Lindsy Davis was born and raised in northern New Jersey— adjacent to the city, the mountains and the shore. She graduated with her Bachelors of Fine Arts in 2014 from the School of the Museum of Fine Arts/ Tufts University in Boston Massachusetts. Lindsy spent time post grad in Johannesburg, South Africa studying paper-making and printmaking at the University of Johannesburg, Artist Proof Studio, and Phumani Paper. Once back in the states she dived into the deep end of organic farming in the Hudson Valley of upstate New York. While working with the land Davis realized the necessity of sustainability, community outreach, and skill sharing in her practice. Lindsy relocated to Nashville Tennessee to help build and run a small nonprofit paper mill. In 2016 Davis attended an artist residency through the National Parks Service (The National Homesteading Monument, in Beatrice Nebraska) during their centennial year. Once she returned to Nashville, Lindsy immersed herself into her practice, full time. Davis has been the recipient of the National Artist Relief Grant in 2020 ($5,000). In 2021 she was inducted into Nashville’s Metro Arts Lending Library collection. Lindsy is featured in the Soho House’s permanent collection, Four Seasons Hotel Nashville permanent collection, and several private collections throughout the country, Europe, Canada, and South Africa. Recently, Lindsy has had various group exhibitions at the Mint Museum in Charlotte North Carolina, Ice Cream Social in Port-Chester New York, Elephant Gallery in Nashville Tennessee, Buster Levi Gallery in Cold Spring New York, Zeitgeist Gallery in Nashville Tennessee, and the Parthenon Museum in Nashville Tennessee. Davis had her last solo exhibition, “Objective Nostalgia” at the Red Arrow Gallery in 2021, that same year she got her cat, Bruiser. Lindsy is represented in Tennessee by The Red Arrow Gallery.

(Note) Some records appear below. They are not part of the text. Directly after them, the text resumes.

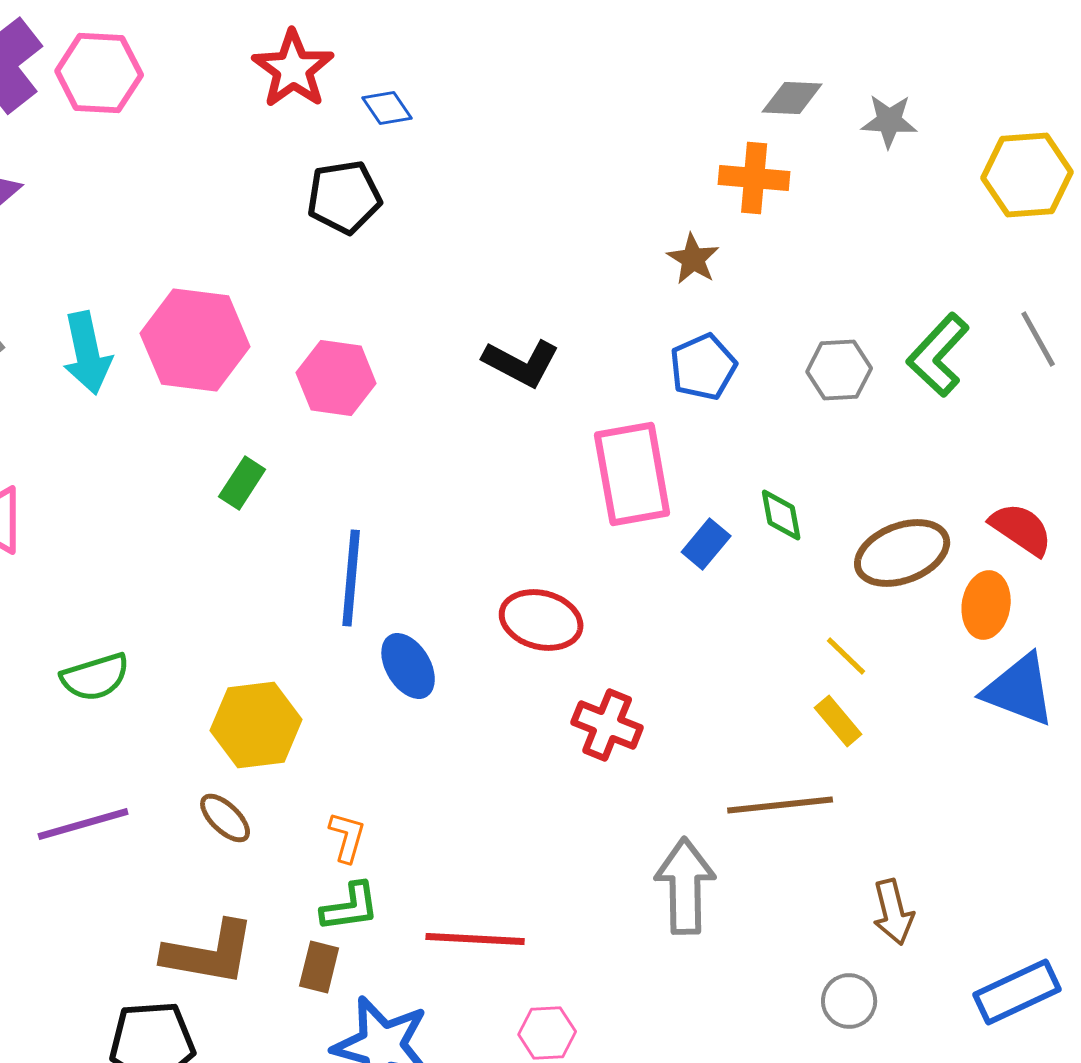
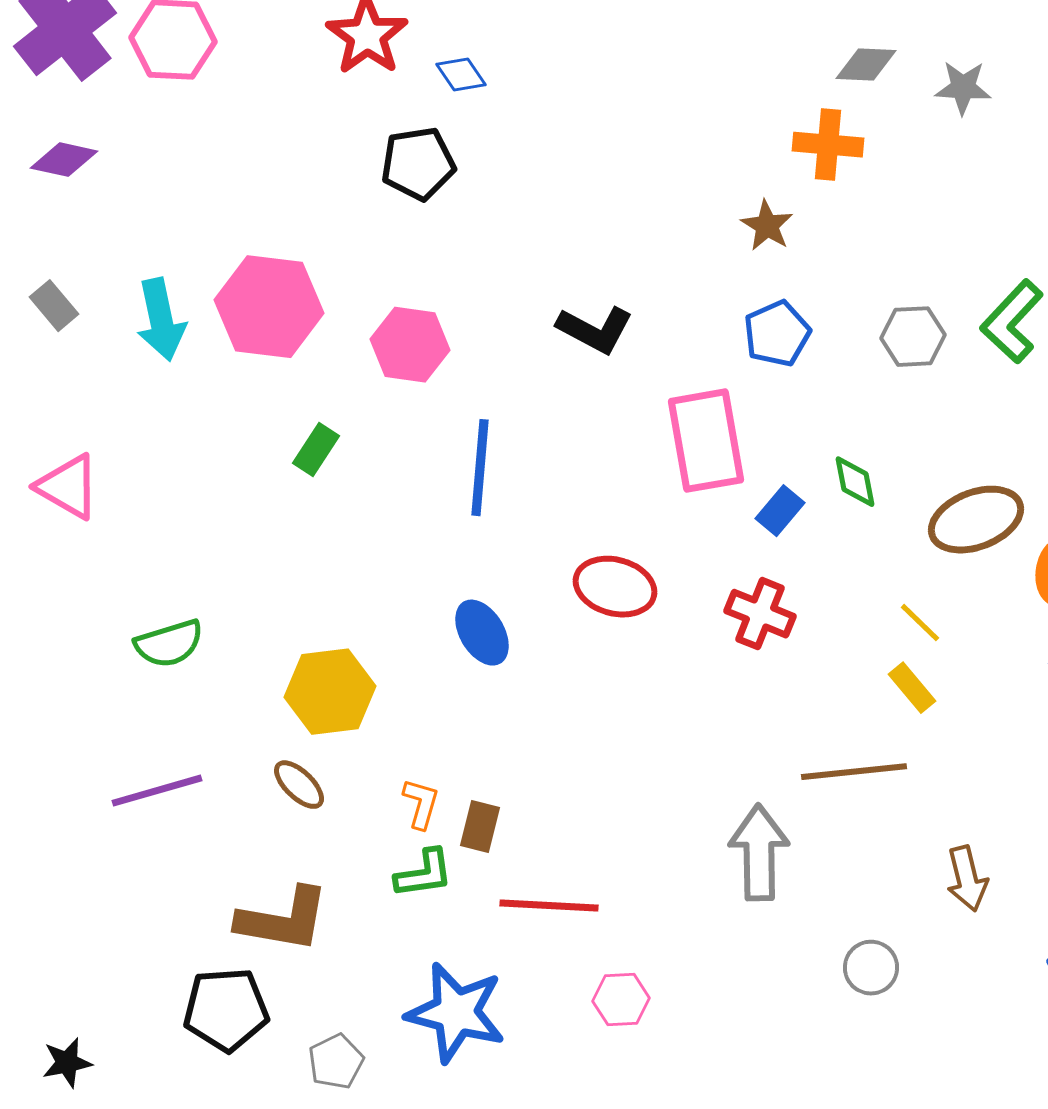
blue line: (351, 578) -> (480, 468), moved
red cross: (607, 725) -> (760, 614), moved
brown rectangle: (319, 967) -> (480, 827), moved
gray circle: (849, 1001) -> (871, 968), moved

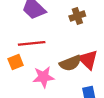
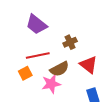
brown cross: (77, 16) -> (70, 42), moved
brown semicircle: (70, 63) -> (59, 69), moved

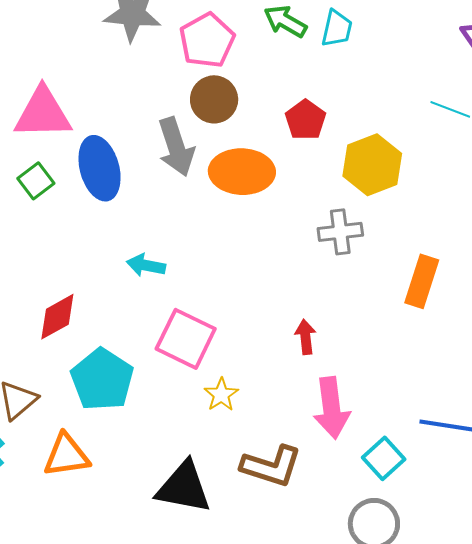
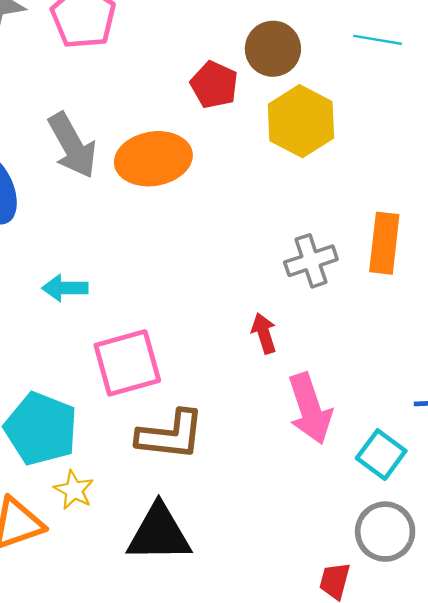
brown circle: (214, 99) -> (273, 49), moved
gray cross: (340, 232) -> (311, 261), moved
pink square: (186, 339) -> (127, 363), turned -30
yellow star: (221, 395) -> (74, 490), moved
brown L-shape: (271, 466) -> (171, 435), moved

Emerging from the still water, we reverberate our presence. Echoing motions radiating toward the patterns we know. Nostalgia, experience, identity and memory play an important role in how the mind perceives space and depth. Evolving my concepts from the wall to the pedestal and back again has allowed me to understand object as memory, surface texture as time and shine as the reflection of the self. Shapes play with domesticity, stacking, and vibrating unoccupied space. By burning my sculptures; sewing and stuffing my paintings, the process yields meaning. The domesticated, teetering balance of our identities, burned or stuffed as a response to gender roles being assumed, protected, reinstated, and rebelled against. Repetition, whether in mark making, movement, breath, material or routine- surrounds our presence and dictates our reality.

The shapes and gestures I use are inherently human. Figures boiled down to just a few shapes, entire memories that just need one continues gesture to define it. I have been playing with Gestalt imagery for over a decade, getting to the root of why we think we see what we see, when we see it. My use of shapes, compositions, materials, and mark making are proof of that. When you think you see something in my work- you do, but that does not mean I put it there. It is important to recognize how we have been trained to see. The pieces I make are a direct response to my own experiences, once it is out there, others will see it through the lens of their own experiences.